If someone is actively choosing to listen to your podcast, they will be doing so in the belief that they will get something out of it. As in, they are choosing to exchange some of their time and mental energy for the promise of a positive experience.
In other words, they’re making a purchase. They’re spending something they value in order to ‘buy’ your show (even if they are not paying for it in monetary terms). So if we look at the act of listening through this lens, what does it tell us?
The answer brings us back to WII FM. It’s not a radio station but an acronym for the most important question a listener will consciously or subconsciously ask when considering whether they should listen to you show.
WII FM = What’s In It For Me?
Consider the listener’s perspective
As human beings, our base motivations boil down to working out what we might get in exchange for what we might need to give or do. So if you are asking a potential listener to give up their time, you need to ask what they will get out of downloading or streaming your podcast.
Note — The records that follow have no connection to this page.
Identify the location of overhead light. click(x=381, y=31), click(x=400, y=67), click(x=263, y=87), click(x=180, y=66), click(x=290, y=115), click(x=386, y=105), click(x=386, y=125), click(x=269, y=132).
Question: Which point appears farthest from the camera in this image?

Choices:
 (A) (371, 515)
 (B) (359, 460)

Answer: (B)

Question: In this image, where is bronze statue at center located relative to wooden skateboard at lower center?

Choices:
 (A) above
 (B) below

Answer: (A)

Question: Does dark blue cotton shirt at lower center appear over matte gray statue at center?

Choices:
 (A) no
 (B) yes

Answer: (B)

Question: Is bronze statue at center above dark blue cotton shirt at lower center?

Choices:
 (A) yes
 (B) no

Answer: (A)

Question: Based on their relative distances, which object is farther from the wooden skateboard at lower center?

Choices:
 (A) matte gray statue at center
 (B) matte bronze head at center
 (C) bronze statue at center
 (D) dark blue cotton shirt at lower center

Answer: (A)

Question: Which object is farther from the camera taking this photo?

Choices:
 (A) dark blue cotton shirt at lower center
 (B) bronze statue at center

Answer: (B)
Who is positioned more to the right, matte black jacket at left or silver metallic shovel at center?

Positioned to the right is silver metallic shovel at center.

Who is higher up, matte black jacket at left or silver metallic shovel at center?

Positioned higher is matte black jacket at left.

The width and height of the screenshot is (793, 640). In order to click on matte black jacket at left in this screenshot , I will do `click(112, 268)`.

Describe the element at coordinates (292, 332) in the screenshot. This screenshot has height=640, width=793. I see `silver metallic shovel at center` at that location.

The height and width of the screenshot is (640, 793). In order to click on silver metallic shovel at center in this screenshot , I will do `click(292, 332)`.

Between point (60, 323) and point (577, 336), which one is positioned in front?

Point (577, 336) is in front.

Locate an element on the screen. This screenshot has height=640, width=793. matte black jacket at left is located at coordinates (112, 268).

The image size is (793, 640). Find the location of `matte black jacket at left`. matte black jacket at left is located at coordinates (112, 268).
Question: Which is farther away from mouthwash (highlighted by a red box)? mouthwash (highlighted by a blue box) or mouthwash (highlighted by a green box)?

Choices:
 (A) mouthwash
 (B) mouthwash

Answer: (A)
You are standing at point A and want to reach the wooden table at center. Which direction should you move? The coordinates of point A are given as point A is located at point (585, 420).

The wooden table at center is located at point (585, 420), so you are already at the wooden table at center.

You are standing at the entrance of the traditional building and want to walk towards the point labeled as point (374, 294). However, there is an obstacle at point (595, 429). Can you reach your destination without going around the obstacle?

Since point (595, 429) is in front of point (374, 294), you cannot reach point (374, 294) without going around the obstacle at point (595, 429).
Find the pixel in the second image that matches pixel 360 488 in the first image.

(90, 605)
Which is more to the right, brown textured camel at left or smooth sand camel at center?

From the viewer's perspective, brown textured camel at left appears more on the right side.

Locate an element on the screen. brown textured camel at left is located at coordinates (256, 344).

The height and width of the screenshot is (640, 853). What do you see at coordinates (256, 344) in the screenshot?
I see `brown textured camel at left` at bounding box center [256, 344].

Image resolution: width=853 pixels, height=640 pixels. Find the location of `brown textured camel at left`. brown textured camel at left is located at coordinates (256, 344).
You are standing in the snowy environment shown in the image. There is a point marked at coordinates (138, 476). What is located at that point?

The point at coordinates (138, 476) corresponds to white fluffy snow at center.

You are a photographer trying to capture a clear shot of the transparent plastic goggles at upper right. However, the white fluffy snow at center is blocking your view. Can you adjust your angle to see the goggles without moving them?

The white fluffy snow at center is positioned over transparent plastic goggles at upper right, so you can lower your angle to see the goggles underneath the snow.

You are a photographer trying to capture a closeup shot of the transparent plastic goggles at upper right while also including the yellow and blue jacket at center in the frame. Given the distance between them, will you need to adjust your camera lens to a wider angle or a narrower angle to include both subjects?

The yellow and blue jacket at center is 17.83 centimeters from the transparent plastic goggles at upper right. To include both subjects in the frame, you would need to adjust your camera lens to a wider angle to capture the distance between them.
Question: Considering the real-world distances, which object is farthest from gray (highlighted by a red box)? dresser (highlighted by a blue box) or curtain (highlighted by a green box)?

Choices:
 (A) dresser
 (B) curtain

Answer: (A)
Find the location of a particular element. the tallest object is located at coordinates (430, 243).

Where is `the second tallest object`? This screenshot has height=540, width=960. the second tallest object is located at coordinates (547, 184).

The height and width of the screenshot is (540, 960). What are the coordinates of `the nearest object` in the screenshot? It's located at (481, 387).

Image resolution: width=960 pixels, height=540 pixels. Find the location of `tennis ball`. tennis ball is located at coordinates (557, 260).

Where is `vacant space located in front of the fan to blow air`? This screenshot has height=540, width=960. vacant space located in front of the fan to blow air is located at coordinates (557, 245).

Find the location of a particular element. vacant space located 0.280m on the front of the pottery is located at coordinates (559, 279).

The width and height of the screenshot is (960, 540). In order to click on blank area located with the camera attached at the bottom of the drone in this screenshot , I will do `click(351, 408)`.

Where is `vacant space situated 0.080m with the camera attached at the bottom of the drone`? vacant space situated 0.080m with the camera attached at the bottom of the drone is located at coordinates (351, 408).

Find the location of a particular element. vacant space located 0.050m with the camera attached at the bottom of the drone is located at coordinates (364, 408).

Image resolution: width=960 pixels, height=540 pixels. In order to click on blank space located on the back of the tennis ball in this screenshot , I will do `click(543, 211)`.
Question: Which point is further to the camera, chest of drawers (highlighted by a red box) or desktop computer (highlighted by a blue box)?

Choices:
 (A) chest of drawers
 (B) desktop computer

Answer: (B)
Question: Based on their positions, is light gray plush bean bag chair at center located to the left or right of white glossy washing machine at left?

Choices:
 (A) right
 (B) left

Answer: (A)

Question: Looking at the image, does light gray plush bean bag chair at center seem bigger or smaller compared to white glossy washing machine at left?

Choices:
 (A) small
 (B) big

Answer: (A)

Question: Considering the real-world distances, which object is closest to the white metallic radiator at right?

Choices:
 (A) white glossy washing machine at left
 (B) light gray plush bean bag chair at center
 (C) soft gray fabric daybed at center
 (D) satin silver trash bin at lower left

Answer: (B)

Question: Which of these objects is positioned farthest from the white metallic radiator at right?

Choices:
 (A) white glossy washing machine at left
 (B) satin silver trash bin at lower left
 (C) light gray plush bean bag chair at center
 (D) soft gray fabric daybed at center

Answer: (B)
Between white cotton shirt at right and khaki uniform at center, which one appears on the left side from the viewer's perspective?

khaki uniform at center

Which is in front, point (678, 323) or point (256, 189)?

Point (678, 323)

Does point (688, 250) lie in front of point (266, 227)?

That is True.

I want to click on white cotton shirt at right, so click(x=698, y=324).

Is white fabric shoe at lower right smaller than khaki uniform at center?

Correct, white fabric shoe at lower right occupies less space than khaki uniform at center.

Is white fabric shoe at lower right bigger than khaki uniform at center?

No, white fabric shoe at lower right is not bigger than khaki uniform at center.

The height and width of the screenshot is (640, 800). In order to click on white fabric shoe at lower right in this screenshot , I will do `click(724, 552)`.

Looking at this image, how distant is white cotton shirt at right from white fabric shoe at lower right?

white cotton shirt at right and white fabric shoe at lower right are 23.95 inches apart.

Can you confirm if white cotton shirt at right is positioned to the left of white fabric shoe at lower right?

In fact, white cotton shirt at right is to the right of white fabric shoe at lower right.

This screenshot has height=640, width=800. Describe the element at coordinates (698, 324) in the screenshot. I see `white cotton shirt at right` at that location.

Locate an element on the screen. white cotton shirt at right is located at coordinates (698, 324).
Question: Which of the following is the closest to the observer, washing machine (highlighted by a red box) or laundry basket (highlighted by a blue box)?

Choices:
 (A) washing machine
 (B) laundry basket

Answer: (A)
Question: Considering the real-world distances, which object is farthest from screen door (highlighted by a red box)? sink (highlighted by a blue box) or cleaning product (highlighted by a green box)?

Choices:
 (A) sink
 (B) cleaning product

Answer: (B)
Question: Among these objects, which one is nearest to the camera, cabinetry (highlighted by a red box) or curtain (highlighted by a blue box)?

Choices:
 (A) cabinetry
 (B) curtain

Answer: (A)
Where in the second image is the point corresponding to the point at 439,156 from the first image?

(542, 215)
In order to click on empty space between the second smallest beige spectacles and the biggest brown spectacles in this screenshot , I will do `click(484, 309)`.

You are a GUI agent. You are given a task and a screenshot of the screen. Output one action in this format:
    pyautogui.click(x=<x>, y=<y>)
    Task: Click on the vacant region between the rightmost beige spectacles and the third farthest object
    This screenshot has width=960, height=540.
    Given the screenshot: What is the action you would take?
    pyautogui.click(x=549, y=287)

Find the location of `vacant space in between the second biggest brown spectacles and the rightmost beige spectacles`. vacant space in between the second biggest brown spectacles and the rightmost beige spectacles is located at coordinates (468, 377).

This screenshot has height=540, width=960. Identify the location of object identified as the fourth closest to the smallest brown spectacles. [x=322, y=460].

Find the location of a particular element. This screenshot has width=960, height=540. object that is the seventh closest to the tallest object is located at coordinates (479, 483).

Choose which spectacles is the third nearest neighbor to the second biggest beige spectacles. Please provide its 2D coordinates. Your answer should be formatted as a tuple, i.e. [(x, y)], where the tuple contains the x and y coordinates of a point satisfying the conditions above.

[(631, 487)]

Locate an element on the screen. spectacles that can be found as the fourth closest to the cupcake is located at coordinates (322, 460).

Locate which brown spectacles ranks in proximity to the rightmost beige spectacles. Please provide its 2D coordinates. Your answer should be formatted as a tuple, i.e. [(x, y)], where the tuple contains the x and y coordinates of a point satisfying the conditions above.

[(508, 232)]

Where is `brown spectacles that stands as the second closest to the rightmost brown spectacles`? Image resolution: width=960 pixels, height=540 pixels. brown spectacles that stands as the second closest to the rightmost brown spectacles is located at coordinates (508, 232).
If this is already blindingly obvious to you, then good work! Advance to Go and collect 200 listeners. If you’re sitting there with a mild look of intrigue - let me explain.
By starting to think about things from this direction we unlock something incredibly powerful - a better understanding of our potential audience’s point of view.
A case in point - rather than asking someone to listen to your podcast, it’s far more powerful to give them a reason why they would want to listen to your podcast.
Goodbye “please listen to my podcast” and hello “here’s three great reasons why you should listen”.
It’s as simple as that!
By asking this question, you can start focusing on the listeners and their needs. And if you can answer this question well, then you’ll be taking an important step down a path that will ultimately improve the chance of a potential listener becoming an actual listener.